09 July, 2009

Darfur, South Sudan

It's not in the news as much anymore following the International Criminal Court (ICC) issuing an arrest warrant for the president of Sudan back in early March, but Sudan still has chaos in Darfur. Thankfully, people aren't getting killed as much there as they were in the years since the conflict erupted in 2003, but it doesn't look like things are going to be resolved so that people can return to their homes instead of being crammed into camps where there are international organizations present to provide some security and who the people rely on to provide food, education, and most everything else necessary for survival.
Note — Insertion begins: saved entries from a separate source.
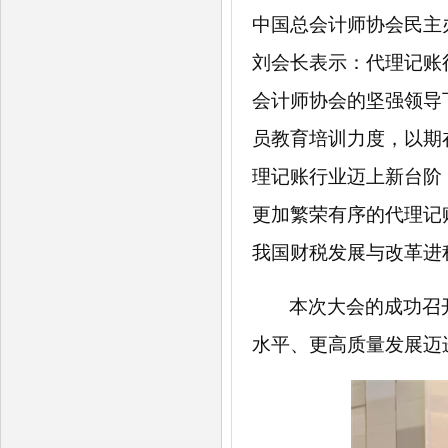
中国总会计师协会民主
刘会长表示：代理记账
会计师协会的坚强领导
员教育培训力度，以期
理记账行业迈上新台阶
更加繁荣有序的代理记
我国财税发展与改革进
本次大会的成功召
水平、更高质量发展迈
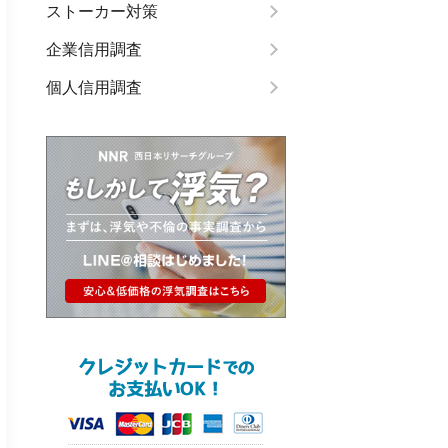
ストーカー対策
企業信用調査
個人信用調査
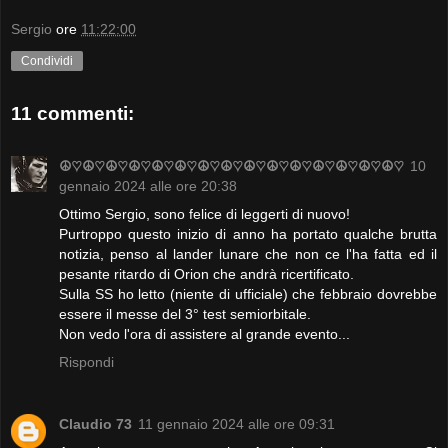
Sergio
ore
11:22:00
Condividi
11 commenti:
☮♡☮♡☮♡☮♡☮♡☮♡☮♡☮♡☮♡☮♡☮♡☮♡☮♡☮♡☮♡
10
gennaio 2024 alle ore 20:38
Ottimo Sergio, sono felice di leggerti di nuovo!
Purtroppo questo inizio di anno ha portato qualche brutta
notizia, penso al lander lunare che non ce l'ha fatta ed il
pesante ritardo di Orion che andrà ricertificato.
Sulla SS ho letto (niente di ufficiale) che febbraio dovrebbe
essere il messe del 3° test semiorbitale.
Non vedo l'ora di assistere al grande evento...
Rispondi
Claudio 73
11 gennaio 2024 alle ore 09:31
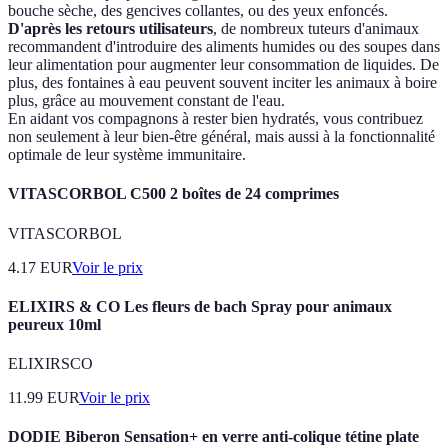
bouche sèche, des gencives collantes, ou des yeux enfoncés.
D'après les retours utilisateurs
, de nombreux tuteurs d'animaux
recommandent d'introduire des aliments humides ou des soupes dans
leur alimentation pour augmenter leur consommation de liquides. De
plus, des fontaines à eau peuvent souvent inciter les animaux à boire
plus, grâce au mouvement constant de l'eau.
En aidant vos compagnons à rester bien hydratés, vous contribuez
non seulement à leur bien-être général, mais aussi à la fonctionnalité
optimale de leur système immunitaire.
VITASCORBOL C500 2 boîtes de 24 comprimes
VITASCORBOL
4.17
EUR
Voir le prix
ELIXIRS & CO Les fleurs de bach Spray pour animaux
peureux 10ml
ELIXIRSCO
11.99
EUR
Voir le prix
DODIE Biberon Sensation+ en verre anti-colique tétine plate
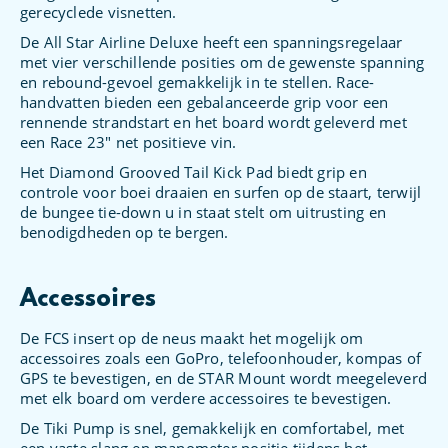
gerecyclede visnetten.
De All Star Airline Deluxe heeft een spanningsregelaar
met vier verschillende posities om de gewenste spanning
en rebound-gevoel gemakkelijk in te stellen. Race-
handvatten bieden een gebalanceerde grip voor een
rennende strandstart en het board wordt geleverd met
een Race 23″ net positieve vin.
Het Diamond Grooved Tail Kick Pad biedt grip en
controle voor boei draaien en surfen op de staart, terwijl
de bungee tie-down u in staat stelt om uitrusting en
benodigdheden op te bergen.
Accessoires
De FCS insert op de neus maakt het mogelijk om
accessoires zoals een GoPro, telefoonhouder, kompas of
GPS te bevestigen, en de STAR Mount wordt meegeleverd
met elk board om verdere accessoires te bevestigen.
De Tiki Pump is snel, gemakkelijk en comfortabel, met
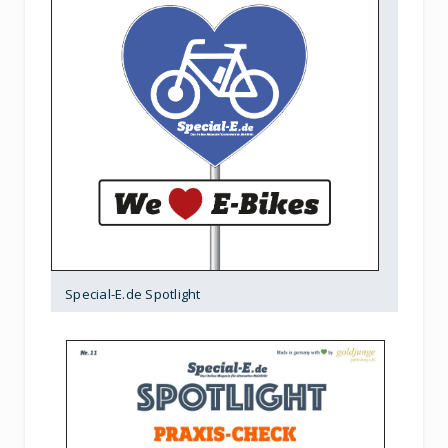
Special-E.de Spotlight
And although the killing in Darfur is getting less now, it seems that things in South Sudan are getting progressively worse leading up to the national elections and the referendum on Southern Independence. There have been more people killed in South Sudan this year than in Darfur, but little international attention is given to it. During the 20+ years of fighting with the North that ended with the signing of the Comprehensive Peace Agreement (CPA) in 2005, over 2 million Southern Sudanese were thought to have died as a result of the war. A national census conducted last year for the first time in over 50 years listed the population of the South at 8.5 million people. Darfur has had over 300,000 deaths as a result of the fighting there since 2003. And now things in the South are escalating before much of any infrastructure has developed and before the government has really been able to establish itself.

You can read an article just published on BBC news here: http://news.bbc.co.uk/2/hi/africa/8127179.stm.
Please pray for the people of Sudan.